Extracted page text data:

------------------------------------

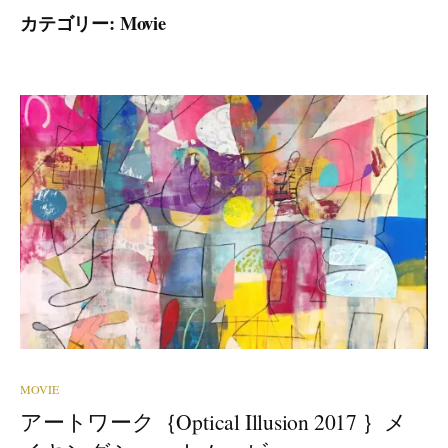
カテゴリー:
Movie
MOVIE
アートワーク｛Optical Illusion 2017 ｝メ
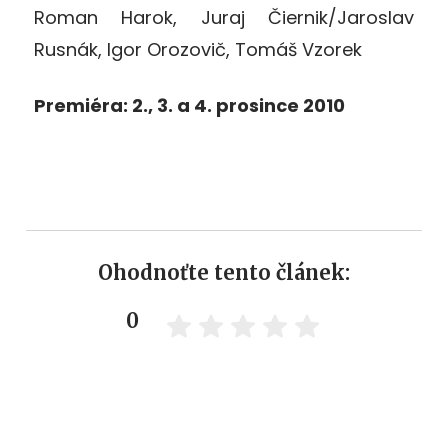
Roman Harok, Juraj Čiernik/Jaroslav
Rusnák, Igor Orozovič, Tomáš Vzorek
Premiéra: 2., 3. a 4. prosince 2010
Ohodnoťte tento článek:
0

------------------------------------

Try it:
Your copy must repeat the data word for word and show none of its images.

Output for this exercise:
カテゴリー:
Movie
MOVIE
アートワーク｛Optical Illusion 2017 ｝メ
Roman Harok, Juraj Čiernik/Jaroslav
Rusnák, Igor Orozovič, Tomáš Vzorek
Premiéra: 2., 3. a 4. prosince 2010
Ohodnoťte tento článek:
0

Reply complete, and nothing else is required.